How do i determine when I am at the left most character of a turing machine tape?

Question

I am currently making a 2 tape turing machine for a language that has a binary palindrome (ex: L = {x is over {0,1} | x is a palindrome }. I can assume that the tape is only infinite in one way (the right side). and when using 2 tapes, the first one contains the input, the other is empty, and both heads start at the beginning of the tape.

So, my process has been:

1. transfer all of the letters from tape1 to tape2 (ex: 0,0,R | U,0,R would keep the symbol 0 on tape1 and move it to the right while changing the empty symbol on tape2 to 0 and moving it right as well).
2. Reverse tape1's head to the start again.

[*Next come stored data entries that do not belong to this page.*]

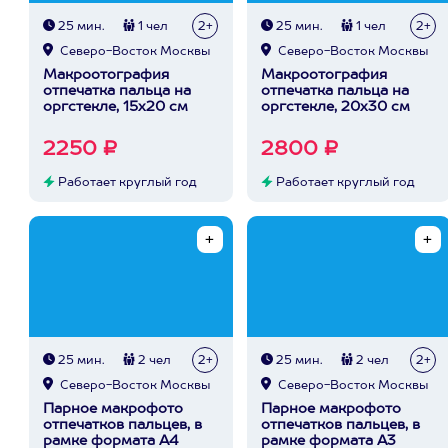
25 мин.
1 чел
2+
25 мин.
1 чел
2+
Северо-Восток Москвы
Северо-Восток Москвы
Макроотография
Макроотография
отпечатка пальца на
отпечатка пальца на
оргстекле, 15х20 см
оргстекле, 20х30 см
2250 ₽
2800 ₽
Работает круглый год
Работает круглый год
25 мин.
2 чел
2+
25 мин.
2 чел
2+
Северо-Восток Москвы
Северо-Восток Москвы
Парное макрофото
Парное макрофото
отпечатков пальцев, в
отпечатков пальцев, в
рамке формата А4
рамке формата А3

However, I'm not sure how to do this if the tape is not infinite on both sides. I've been stumped on this part for a while and am unsure of how to continue.

Answer 1

You can actually simply assume that the Turing Machine will not move passed the leftmost symbol on the tape if the tape is infinite only on the right. So, you can just say that it will move its head to the left until you reach leftmost cell of the tape. See for example, Sipser's description in Introduction to the Theory of Computation:

If $M$ ever tries to move its head to the left off the left-hand end of the tape, the head stays in the same place for that move, even though the transition function indicates L.

Here $M$ is the Turing Machine and L indicates moving the head to the left.

In case you don't want this you can begin by shifting the contents of the tape one position to the right and put some kind of delimiter as the leftmost symbol. You can use a blank if in case you do not want to increase the number of tape symbols.